The employer may not require that employees provide more documentation than that described above. Additionally, if an employee fails to provide the required notice and documentation, similar to the traditional FMLA certification process, the employer must provide the employee with notice of the failure and an opportunity to provide the required documentation prior to denying the request for leave.
At this point in the process, the employer should also endeavor to understand the following from the employee:
- Whether the employee wishes to supplement their paid leave with accrued PTO or other time off, assuming the employer’s FMLA policy does not require such leave to be exhausted;
- Whether the employee is requesting to use the FFCRA-enhanced FMLA leave intermittently; and
- Whether the employee will utilize Emergency Paid Leave during the first two unpaid weeks of FFCRA-enhanced FMLA leave.
Step Three: Provide Notice of Decision to Employees
The DOL regulations explicitly do not adopt the employer notice regulations or specific notice obligations that are required for traditional FMLA leave. Specifically, “the FFCRA regulations do not require employers to respond to employees who request or use EFMLEA leave with notices of eligibility, rights, and responsibilities, or written designations that leave use counts against employees' FMLA leave allowances.”
Accordingly, although employers have flexibility as to the manner of communicating their leave decisions to employees, employers should continue to document their decision-making and clearly explain to employees what their benefits will be while on leave and upon return.

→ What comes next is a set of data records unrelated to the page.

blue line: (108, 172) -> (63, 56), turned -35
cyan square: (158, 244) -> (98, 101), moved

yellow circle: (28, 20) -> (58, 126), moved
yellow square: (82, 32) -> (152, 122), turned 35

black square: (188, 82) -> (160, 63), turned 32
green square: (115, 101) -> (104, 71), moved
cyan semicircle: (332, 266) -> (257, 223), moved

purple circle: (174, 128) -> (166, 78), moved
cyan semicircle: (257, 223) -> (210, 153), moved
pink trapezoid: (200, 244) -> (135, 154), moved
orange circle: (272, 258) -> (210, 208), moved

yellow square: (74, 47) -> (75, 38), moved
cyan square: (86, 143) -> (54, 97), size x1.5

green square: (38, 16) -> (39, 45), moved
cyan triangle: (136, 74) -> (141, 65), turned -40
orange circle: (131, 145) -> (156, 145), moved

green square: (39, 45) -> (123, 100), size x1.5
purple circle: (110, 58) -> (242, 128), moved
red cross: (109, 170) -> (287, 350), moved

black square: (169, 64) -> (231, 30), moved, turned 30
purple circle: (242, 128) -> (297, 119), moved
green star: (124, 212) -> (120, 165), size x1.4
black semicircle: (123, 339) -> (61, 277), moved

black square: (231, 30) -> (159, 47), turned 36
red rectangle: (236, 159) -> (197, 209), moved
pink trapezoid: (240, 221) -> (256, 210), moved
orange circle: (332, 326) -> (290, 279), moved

Step Four: Maintain Required IRS Records
Eligible employers may take advantage of tax credits designed to offset the full cost associated with providing paid leave under the FFCRA. Specifically, employers that provide paid FFCRA leave may retain the portion of their federal employment taxes, including federal income taxes withheld from employees, the employee’s share of Social Security and Medicare taxes, and the employer’s share of Social Security and Medicare taxes, equivalent to the number of qualified leave wages paid, in addition to allocable qualified health plan expenses.

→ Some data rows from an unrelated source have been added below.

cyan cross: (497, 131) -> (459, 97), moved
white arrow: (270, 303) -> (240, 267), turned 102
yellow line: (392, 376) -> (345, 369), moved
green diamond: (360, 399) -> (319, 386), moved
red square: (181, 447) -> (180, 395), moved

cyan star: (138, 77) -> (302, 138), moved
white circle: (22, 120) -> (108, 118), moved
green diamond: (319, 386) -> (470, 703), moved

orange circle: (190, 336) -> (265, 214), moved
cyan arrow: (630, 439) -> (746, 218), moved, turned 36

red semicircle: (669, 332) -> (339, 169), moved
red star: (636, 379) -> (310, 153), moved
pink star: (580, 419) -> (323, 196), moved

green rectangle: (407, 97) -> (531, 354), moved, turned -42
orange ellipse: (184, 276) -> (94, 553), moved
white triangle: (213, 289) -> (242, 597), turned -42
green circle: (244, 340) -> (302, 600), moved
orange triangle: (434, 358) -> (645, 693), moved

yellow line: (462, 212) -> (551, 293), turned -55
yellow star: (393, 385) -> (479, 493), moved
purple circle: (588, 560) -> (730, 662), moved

To avail themselves of these valuable tax credits, the following documentation must be maintained by employers for four years after the tax becomes due or is paid, whichever is later:
- Documentation evidencing how the employer determined the amount of Emergency Paid Sick and FFCRA-enhanced FMLA wages paid to employees that are eligible for the credit, including records of work, telework, and paid sick leave and family leave under the FFCRA.
- Documentation reflecting how the employer determined the amount of qualified health plan expenses the employer allocated to wages.
- Copies of any completed Forms 7200, Advance of Employer Credits Due To COVID-19, the employer submitted to the IRS.
- Copies of the completed Forms 941, Employer’s Quarterly Federal Tax Return, the employer submitted to the IRS (or, for employers that use third party payers to meet their employment tax obligations, records of information provided to the third-party payer regarding the employer’s entitlement to the credit claimed on Form 941).